(409b) A Parallel Algorithm for Efficient Large-Scale Dynamic Optimization | AIChE

(409b) A Parallel Algorithm for Efficient Large-Scale Dynamic Optimization

Authors 

Hartwich, A. - Presenter, Bayer Technology Services GmbH


In nowadays' market conditions in the chemical industry, multi-product facilities, either multi-purpose batch processes or continuous processes operated in production campaigns, become more and more common. Hence, the operation of these processes does not only require optimal stationary but also optimal dynamic modes of operation. Dynamic optimization is considered a powerful tool to determine optimal control trajectories. However, the application of this method is bothered by the very high computational times in case of considering realistic models of compelte chemical plants. Therefore, besides continuing algorithmic improvement, parallel computing strategies have to be exploited. Such parallelisation strategies are presented in this contribution. Three examples of very different problem sizes are discussed. The speedup for the largest example even obtains a value close to the theoretical limit of the parallelization approach..

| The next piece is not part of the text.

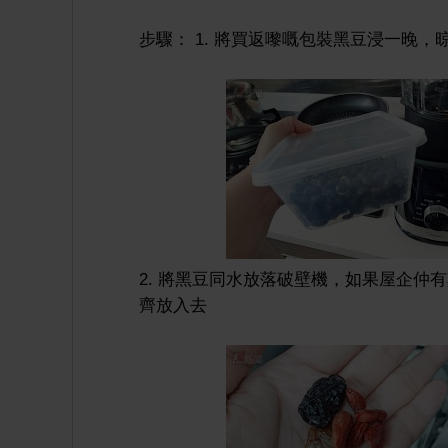
步驟： 1. 將買返嚟嘅包裝黑豆浸一晚
2. 將黑豆同水放落破壁機，如果屋企
齊放入去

Dynamic optimization can be considered as a powerful tool, where most applications are more or less time-critical. In particular, the applicability of real-time implementations strongly depends on the computational times until the solution to the dynamic optimization problem is obtained. Applying the sequential approach, the infinite dimensional optimization problem is transformed into a finite dimensional optimization problem by means of an appropriate discretization, where the computation of the corresponding gradients, also termed sensitivities, of the latter optimization problem results in the largest part of computational times. Thus, the numerical integration of the combined state and sensitivity equation system represents the largest portion of computational effort. Nowadays' developments in computer hardware are not directed towards faster serial performance, but towards parallel computers. Hence, further reductions in computational times can only be accomplished if parallel computing is accounted for. Keeping and Pantelides (1998) and Zhu and Petzold (1999) have exploited BDF-type numerical integration routines in order to allow for distributed memory parallelization. Schlegel et al. (2004) have extended the linear-implicit extrapolation routine LIMEX in order to allow for the solution of sensitivity equation systems. The parallel implementation of this sensitivity integration algorithm is described in this work. As the greatest part of the arising computational effort is due to the sensitivity equation system, the parallelization as suggested in this work focuses on the additional computational effort due to the sensitivity equation system.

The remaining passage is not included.